# Verify a scanned barcode with math

I have an id number that needs to be read off a sheet of paper with a barcode by a scanner. Most of the time this will work flawlessly but sometimes there are mistakes (like if paper is partly torn).

I want to be able to flag the occurrences where the number does not make sense so that a human can review. This need for a high level of accuracy is because the paper is providing consent to enroll in a program and I to need to limit (if not eliminate) someone from being enrolled without consent. So if I just use the id number(123456789) to create the barcode and then scan interprets as 123456788 then the wrong person is automatically enrolled.

My current idea for a solution is to add additional numbers to the barcode that when read could verify that the id number is the correct one, but I am unsure of a good solution for this. An example of this would be to supply 061524-123456789 as the barcode. Now, when processed I can use a formula that verifies the id by adding the digits in groups of three (1+2+3=6, 4+5+6=15, etc..) and comparing to the first group of numbers. The conversion at the time of barcode creating and barcode reading should render the same results else it will be flagged. Obviously, there are problems with the example because the different id numbers could have the same confirmation.

So, does anyone know of a reliable mathematical formula which will create a smaller verification code that can be used to verify later?

Conditions:

• I need the "key" to be a shorter in characters as the total number digits needs to be limited.

• A programming solution is acceptable.

Note: I am completely out of my league here so I don't know how to tag this question. Help with that is appreciated.

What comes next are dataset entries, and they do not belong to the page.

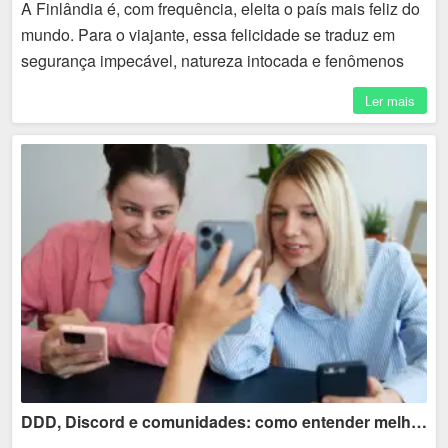
A Finlândia é, com frequência, eleita o país mais feliz do
mundo. Para o viajante, essa felicidade se traduz em
segurança impecável, natureza intocada e fenômenos
naturais que parecem saídos de um filme. ...
Ler mais
DDD, Discord e comunidades: como entender melhor contatos online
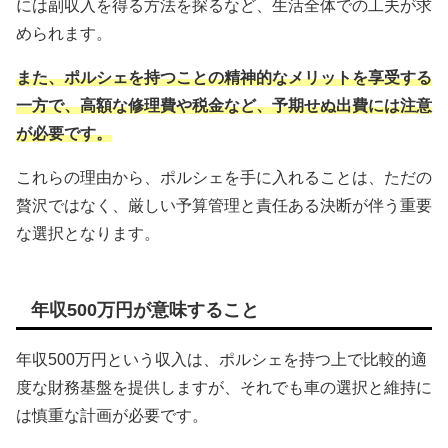
には副収入を得る方法を探るなど、生活全体での工夫が求
められます。
また、ポルシェを持つことの精神的なメリットを享受する
一方で、高額な修理費や税金など、予期せぬ出費には注意
が必要です。
これらの理由から、ポルシェを手に入れることは、ただの
贅沢ではなく、厳しい予算管理と責任ある決断が伴う重要
な選択となります。
年収500万円が意味すること
年収500万円という収入は、ポルシェを持つ上で比較的適
度な財務基盤を提供しますが、それでも車の選択と維持に
は慎重な計画が必要です。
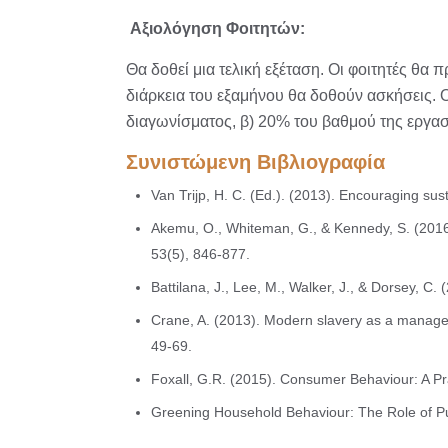
Αξιολόγηση Φοιτητών:
Θα δοθεί μια τελική εξέταση. Οι φοιτητές θα
διάρκεια του εξαμήνου θα δοθούν ασκήσεις. 
διαγωνίσματος, β) 20% του βαθμού της εργασ
Συνιστώμενη Βιβλιογραφία
Van Trijp, H. C. (Ed.). (2013). Encouraging su
Akemu, O., Whiteman, G., & Kennedy, S. (2016
53(5), 846-877.
Battilana, J., Lee, M., Walker, J., & Dorsey, C.
Crane, A. (2013). Modern slavery as a managem
49-69.
Foxall, G.R. (2015). Consumer Behaviour: A Pr
Greening Household Behaviour: The Role of Pu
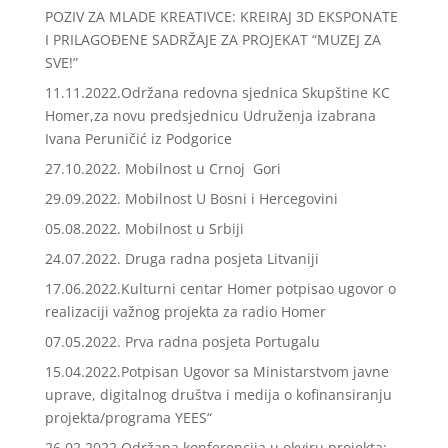
POZIV ZA MLADE KREATIVCE: KREIRAJ 3D EKSPONATE
I PRILAGOĐENE SADRŽAJE ZA PROJEKAT “MUZEJ ZA
SVE!”
11.11.2022.Održana redovna sjednica Skupštine KC
Homer,za novu predsjednicu Udruženja izabrana
Ivana Peruničić iz Podgorice
27.10.2022. Mobilnost u Crnoj Gori
29.09.2022. Mobilnost U Bosni i Hercegovini
05.08.2022. Mobilnost u Srbiji
24.07.2022. Druga radna posjeta Litvaniji
17.06.2022.Kulturni centar Homer potpisao ugovor o
realizaciji važnog projekta za radio Homer
07.05.2022. Prva radna posjeta Portugalu
15.04.2022.Potpisan Ugovor sa Ministarstvom javne
uprave, digitalnog društva i medija o kofinansiranju
projekta/programa YEES“
26.02.2022.Održana konferencija u okviru projekta:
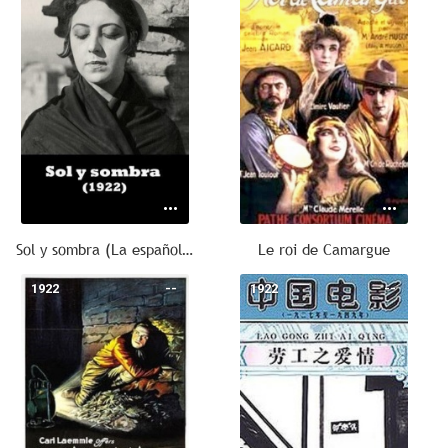
Sol y sombra (La española)
Le roi de Camargue
1922
--
1922
--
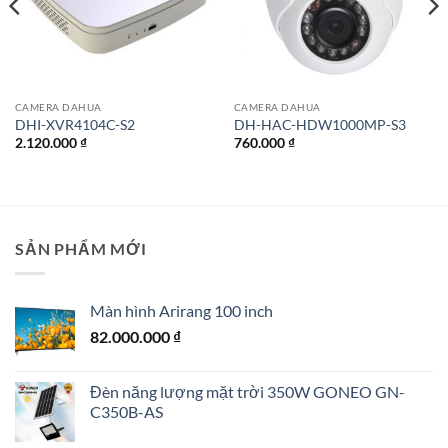
CAMERA DAHUA
CAMERA DAHUA
DHI-XVR4104C-S2
DH-HAC-HDW1000MP-S3
2.120.000
₫
760.000
₫
SẢN PHẨM MỚI
Màn hình Arirang 100 inch
82.000.000
₫
Đèn năng lượng mặt trời 350W GONEO GN-
C350B-AS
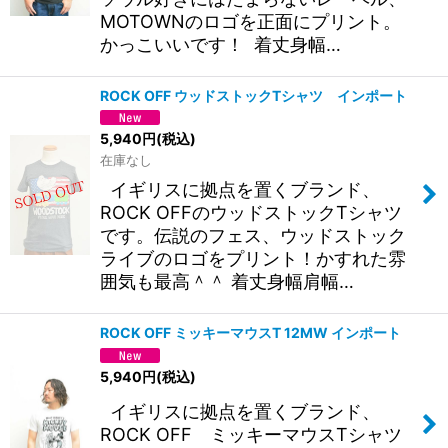
MOTOWNのロゴを正面にプリント。
かっこいいです！ 着丈身幅…
ROCK OFF ウッドストックTシャツ インポート
5,940
円
(税込)
在庫なし
イギリスに拠点を置くブランド、
ROCK OFFのウッドストックTシャツ
です。伝説のフェス、ウッドストック
ライブのロゴをプリント！かすれた雰
囲気も最高＾＾ 着丈身幅肩幅…
ROCK OFF ミッキーマウスT 12MW インポート
5,940
円
(税込)
イギリスに拠点を置くブランド、
ROCK OFF ミッキーマウスTシャツ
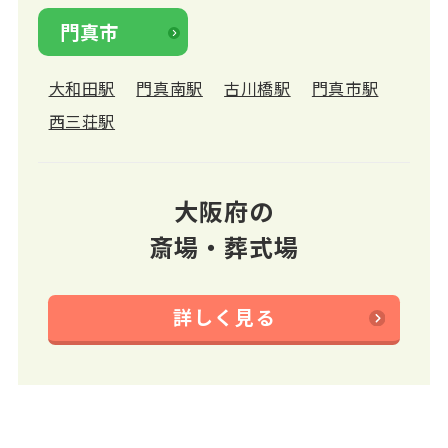
門真市
大和田駅
門真南駅
古川橋駅
門真市駅
西三荘駅
大阪府の
斎場・葬式場
詳しく見る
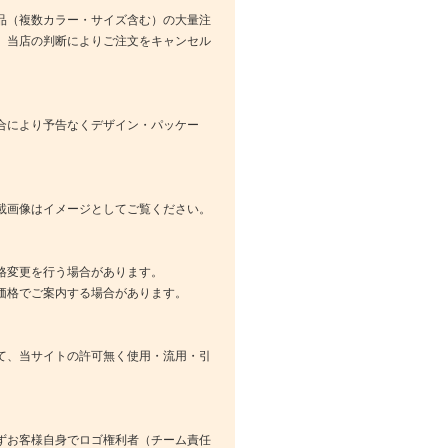
品（複数カラー・サイズ含む）の大量注
、当店の判断によりご注文をキャンセル
合により予告なくデザイン・パッケー
載画像はイメージとしてご覧ください。
格変更を行う場合があります。
価格でご案内する場合があります。
て、当サイトの許可無く使用・流用・引
ずお客様自身でロゴ権利者（チーム責任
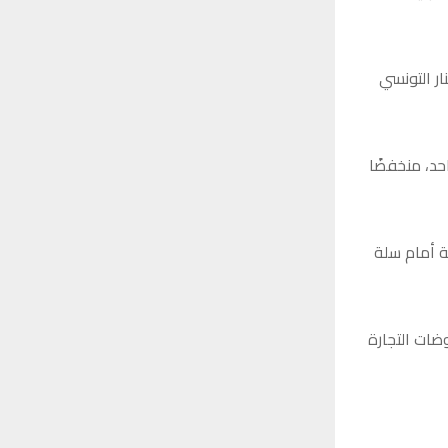
0.2 دينار، بينما ظل الدينار التونسي
يسجل 606 دنانير للغرام الواحد، منخفضًا
ة أمام سلة
ضات التجارة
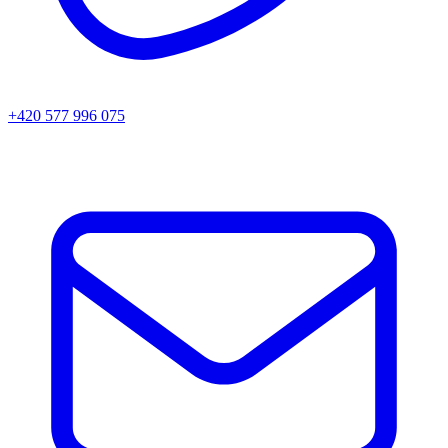
+420 577 996 075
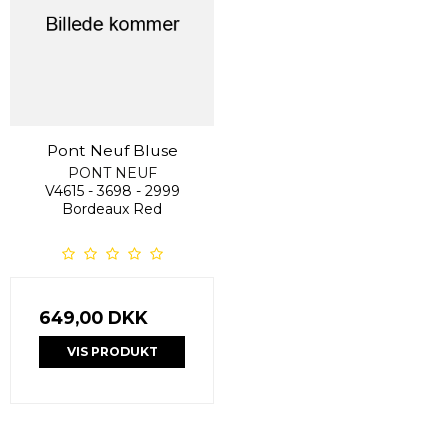
Pont Neuf Bluse
PONT NEUF
V4615 - 3698 - 2999
Bordeaux Red
649,00 DKK
VIS PRODUKT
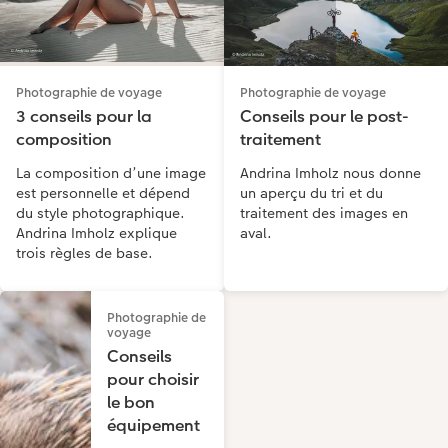
Photographie de voyage
Photographie de voyage
3 conseils pour la
Conseils pour le post-
composition
traitement
La composition d’une image
Andrina Imholz nous donne
est personnelle et dépend
un aperçu du tri et du
du style photographique.
traitement des images en
Andrina Imholz explique
aval.
trois règles de base.
Photographie de
voyage
Conseils
pour choisir
le bon
équipement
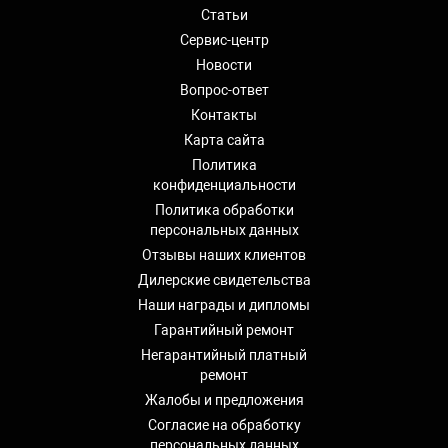
Статьи
Сервис-центр
Новости
Вопрос-ответ
Контакты
Карта сайта
Политика
конфиденциальности
Политика обработки
персональных данных
Отзывы наших клиентов
Дилерские свидетельства
Наши награды и дипломы
Гарантийный ремонт
Негарантийный платный
ремонт
Жалобы и предложения
Согласие на обработку
персональных данных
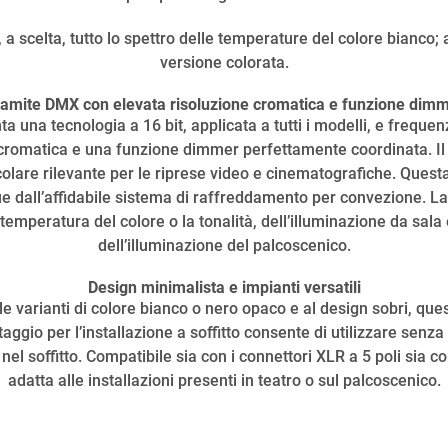
 a scelta, tutto lo spettro delle temperature del colore bianco; 
versione colorata.
tramite DMX con elevata risoluzione cromatica e funzione dim
 una tecnologia a 16 bit, applicata a tutti i modelli, e frequen
e cromatica e una funzione dimmer perfettamente coordinata. Il
colare rilevante per le riprese video e cinematografiche. Ques
lue dall’affidabile sistema di raffreddamento per convezione. L
emperatura del colore o la tonalità, dell’illuminazione da sala 
dell’illuminazione del palcoscenico.
Design minimalista e impianti versatili
le varianti di colore bianco o nero opaco e al design sobri, qu
ontaggio per l’installazione a soffitto consente di utilizzare s
el soffitto. Compatibile sia con i connettori XLR a 5 poli sia con
adatta alle installazioni presenti in teatro o sul palcoscenico.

• en.wikipedia.org/wiki/Check_digit, may be of interest to you – BadAtMaths Aug 14 '15 at 15:45
• @BadAtMaths yes I believe it that is what I am looking for. Thank you. – natedavisolds Aug 14 '15 at 15:47
• This is definitely a solved problem. Do some research on bar code standards and choose one that works for you. You can probably find programming libraries that make it easy. – Matthew Leingang Aug 14 '15 at 15:50
• @MatthewLeingang I was having difficulty searching for the correct key words. Knowing nothing about the subject but knowing the solution must be out there. And this is what the social Q&A helps with :) – natedavisolds Aug 14 '15 at 15:55
• Hopefully you can find something that suits your needs. I just wanted to make sure you didn't set out to reinvent the wheel. – Matthew Leingang Aug 15 '15 at 20:36

## 1 Answer

A common solution is modular arithmetic. For example, taking the code modulo $97$ yields a two digit number you can append to the end of the code. Generally a prime number is chosen for the modulus (and $97$ is the largest two-digit prime). Your example code satisfies $$123456789\equiv39\pmod{97},$$ so your longer code could be 39-123456789. You can choose more primes to get more verification numbers to reduce the chances of errors even further.